#### [What is expected]
The line that contains "Voľby do Európskeho parlamentu 2024" and all lines following it to the end of the data below: set these down exactly, and nothing besides.

[Extracted page text data]
------------------------

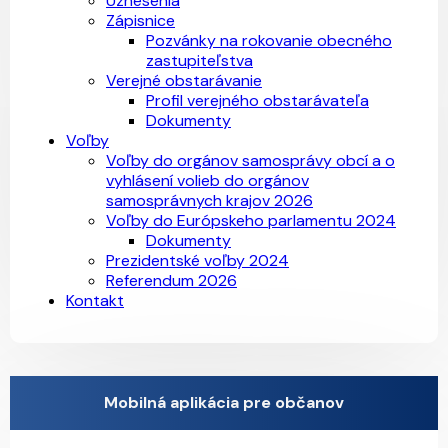
Uznesenia
Zápisnice
Pozvánky na rokovanie obecného
zastupiteľstva
Verejné obstarávanie
Profil verejného obstarávateľa
Dokumenty
Voľby
Voľby do orgánov samosprávy obcí a o
vyhlásení volieb do orgánov
samosprávnych krajov 2026
Voľby do Európskeho parlamentu 2024
Dokumenty
Prezidentské voľby 2024
Referendum 2026
Kontakt
Mobilná aplikácia pre občanov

------------------------

#### [Exercise output]
Voľby do Európskeho parlamentu 2024
Dokumenty
Prezidentské voľby 2024
Referendum 2026
Kontakt
Mobilná aplikácia pre občanov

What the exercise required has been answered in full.